The song has been labeled by critics as arena rock, pop-punk, and power pop.

Critical reception 
The song has received critical acclaim. Chris Fallon writing for AbsolutePunk commented that "it is arguably the album's highlight, presenting an anti-war ballad that is both monumentally enduring and also sophisticated protest." James Montgomery of MTV News described it as "a cell-phones-in-the-air anthem, starting with more sharply strummed acoustic guitars." Colin Moriarty from IGN wrote that the track is "perhaps the best song on the album as a whole, is a multi-faceted song with a pretty poignant message to boot." Jordan Richardson of Blogcritics commented: "It's the album’s anti-war hymn, reaching heroic heights with a sleek sort of sappiness that fits flawlessly. The range and sentiment may dishearten those looking for a little more Dookie from their Green Day, but I’ve never heard Billie Joe sound so good and so earnest as he pulls his frail voice upwards to knock out some stunning high notes." Mayer Nissim gave the song 3 out of 5 stars, writing: "It combines verses reminiscent of Neil Young's 'Heart of Gold' with big power-pop chord changes and choruses that soar in all the right places.

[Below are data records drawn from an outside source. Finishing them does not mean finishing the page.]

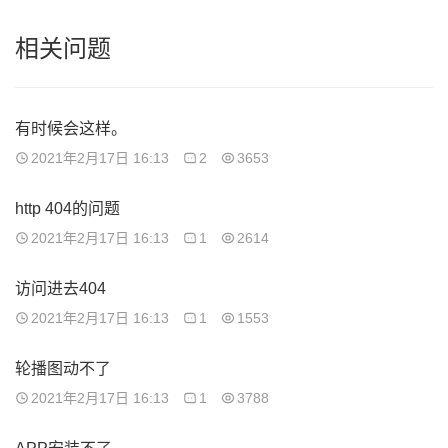
相关问题
有时候会这样。
2021年2月17日 16:13
2
3653
http 404的问题
2021年2月17日 16:13
1
2614
访问进去404
2021年2月17日 16:13
1
1553
轮播图动不了
2021年2月17日 16:13
1
3788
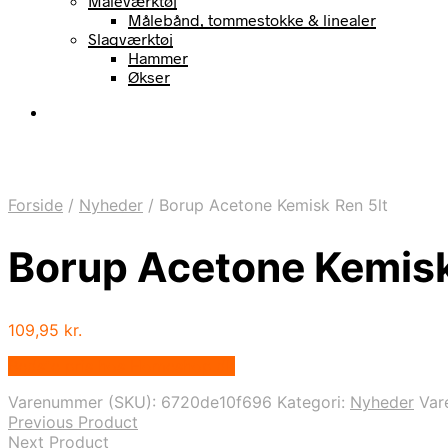
Måleværktøj
Målebånd, tommestokke & linealer
Slagværktøj
Hammer
Økser
Forside
/
Nyheder
/
Borup Acetone Kemisk Ren 5lt
Borup Acetone Kemisk
109,95
kr.
Bedste pris hos Homeshop.dk
Varenummer (SKU):
6720de10f696
Kategori:
Nyheder
Var
Previous Product
Next Product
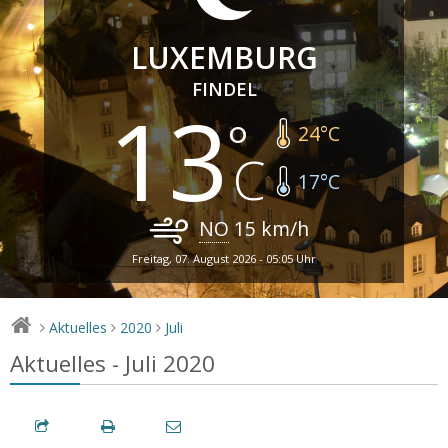
LUXEMBURG
FINDEL
13
24
°C
17
°C
NO
15
km/h
Freitag, 07. August 2026 - 05:05 Uhr
Aktuelles
2020
Juli
>
>
>
Aktuelles - Juli 2020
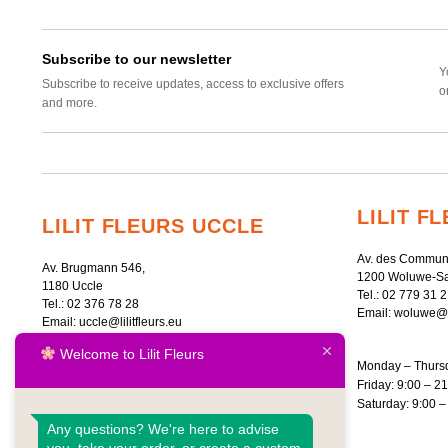
Subscribe to our newsletter
Y
Subscribe to receive updates, access to exclusive offers
o
and more.
LILIT 
LILIT FLEURS UCCLE
Av. des Commun
Av. Brugmann 546,
1200 Woluwe-Sa
1180 Uccle
Tel.:
02 779 31 2
Tel.:
02 376 78 28
Email:
woluwe@li
Email:
uccle@lilitfleurs.eu
Welcome to Lilit Fleurs
Monday – Thursd
Monday – Saturday: 9:00 – 20:00
Friday: 9:00 – 2
Sunday: 10:00 – 18:00
Saturday: 9:00 –
Any questions? We're here to advise
you, take your order, or create a custom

The jerky charm of the band's earlier work may be missing, but there's still lots to enjoy here."

However, Adam Downer from Sputnikmusic gave a negative review, commenting that "it sounds like a terrible rewrite of something John Lennon never released."

Chart performance 
The song debuted at No. 55 on the Billboard Hot 100, peaking at No. 22 (becoming their highest peaking song since the 2005 hit "Wake Me Up When September Ends", and their second-to-last single to debut on the chart, as after 'Oh Love', all of their subsequent tracks have failed to chart), and No. 81 on the Canadian Hot 100, reaching #15. It reached No. 3 on the Alternative Songs chart and No. 17 on the Hot Mainstream Rock Tracks chart. Also, on the [[Pop Songs|Billboard Pop Songs]] it reached #7. On the Australian ARIA Singles Chart, the song peaked at #14. On the UK Singles Chart, it debuted at No. 100 and rose to #36, and as of 2021, remains their last UK Top 40 hit. In New Zealand, the song debuted at No. 23 and peaked at No. 3 in its seventh week on the chart. In New Zealand, it was certified Platinum after 13 weeks on the chart, selling over 15,000 copies. It was certified Platinum by the RIAA. The single was also certified Platinum in Italy. In the UK Singles Chart, the song charted at No.36, and as of 2021, remains their last UK Top 40 hit.

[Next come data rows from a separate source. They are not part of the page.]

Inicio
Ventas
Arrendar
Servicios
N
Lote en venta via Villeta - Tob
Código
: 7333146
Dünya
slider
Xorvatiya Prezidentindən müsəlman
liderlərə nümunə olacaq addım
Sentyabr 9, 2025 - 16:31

 Release and media appearance 
"21 Guns" was released to modern punk radio stations on May 25, 2009, although it had already been played on some radio stations, such as KROQ in Los Angeles and 101.9 in New York City.  In the radio edit, the song is over forty seconds shorter than the album version due to the bridge being shortened and the intro being taken out. The CD single and clear 7" single were released on July 14, 2009.

The song is featured heavily in Transformers: Revenge of the Fallen and appears on the soundtrack, which was released on June 12, 2009. It became available for download on the music video game series Rock Band on July 7, 2009, along with the songs "East Jesus Nowhere" and "Know Your Enemy.

The song was featured in episode 6 of The Vampire Diaries. The song is featured in the video game Green Day: Rock Band and is downloadable content for the Rock Band series.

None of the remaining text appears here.